The STUN server solves one specific problem: it tells each peer what its public IP address looks like from outside its router. A peer behind a home network might have an internal address like 192.168.1.5 that’s invisible from the internet. The STUN server returns the public-facing address — essential for ICE to work. Google provides a free STUN server at stun.l.google.com:19302 for development. Production deployments should use dedicated infrastructure.

TURN Server (Traversal Using Relays Around NAT)

The TURN server is the fallback relay when direct peer connectivity fails — typically because of symmetric NAT or enterprise firewalls that block ICE connectivity checks. TURN is an extension of STUN defined in RFC 5766: instead of just looking up your public IP, the TURN server allocates a relay address that both peers can reach, and all media packets route through it. This adds 10–80ms of latency depending on geography, but it guarantees connectivity in restricted networks. Around 15–20% of WebRTC sessions in enterprise environments need TURN relay.

RTP / SRTP (Real-Time Transport Protocol)

RTP is the protocol that actually carries your audio and video packets over UDP, and SRTP is its encrypted version — the only form WebRTC uses. SRTP encrypts each packet payload using AES-128 keys derived from the DTLS handshake. RTCP (the companion control protocol) sends QoS reports every 5 seconds by default, giving the GCC congestion controller the packet loss and jitter data it needs to adapt bitrate in real time.

What are the 4 Types of WebRTC Servers?

A production WebRTC deployment uses up to 4 distinct server types. The first three are needed for any session; the fourth becomes essential when you move beyond 2-party calls.

Server Type	What It Does	Handles Media?	Required For
Application server	Hosts the WebRTC app and API	No	All deployments
Signaling server	Exchanges SDP and ICE candidates	No (metadata only)	All deployments
STUN / TURN server	NAT traversal and relay fallback	TURN only (relay)	All deployments
Media server	Transcoding, recording, SFU/MCU, protocol conversion	Yes	Multi-party, recording, scale

The key insight: signaling servers handle metadata only, so their bandwidth costs are negligible — a single signaling server can manage tens of thousands of concurrent sessions.

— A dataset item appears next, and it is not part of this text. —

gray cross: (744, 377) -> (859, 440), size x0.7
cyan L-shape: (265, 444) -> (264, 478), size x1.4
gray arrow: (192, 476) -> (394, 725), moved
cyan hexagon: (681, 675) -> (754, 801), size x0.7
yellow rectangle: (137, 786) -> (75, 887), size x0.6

Media servers are where the compute cost lives.

Application servers are standard web infrastructure (Node.js, nginx, cloud load balancers) — nothing WebRTC-specific needed here.

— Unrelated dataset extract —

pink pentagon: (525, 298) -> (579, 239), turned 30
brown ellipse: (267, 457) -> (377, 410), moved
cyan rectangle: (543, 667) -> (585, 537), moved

Signaling servers coordinate who connects to whom and relay SDP/ICE messages. WebSocket is the standard transport because it’s full-duplex and low overhead. Learn how the WebRTC signaling server manages session state and connection teardown.

STUN/TURN servers often run as the same software (coturn is the most widely deployed open-source option). TURN authentication uses HMAC-SHA1 time-limited credentials to prevent unauthorized relay use.

Media servers sit between peers and process streams. Three architectures exist: SFU (Selective Forwarding Unit — receives one upstream per peer, forwards selectively, lowest server CPU), MCU (Multipoint Conferencing Unit — decodes and composites all streams into one, highest CPU, easiest on client bandwidth), and transcoding gateway (converts WebRTC to RTMP, HLS, CMAF, or SRT for non-WebRTC delivery).

What are the 7 Advantages of WebRTC Video Streaming?

Here’s what makes WebRTC the right call for interactive streaming — and why alternatives can’t match this full combination.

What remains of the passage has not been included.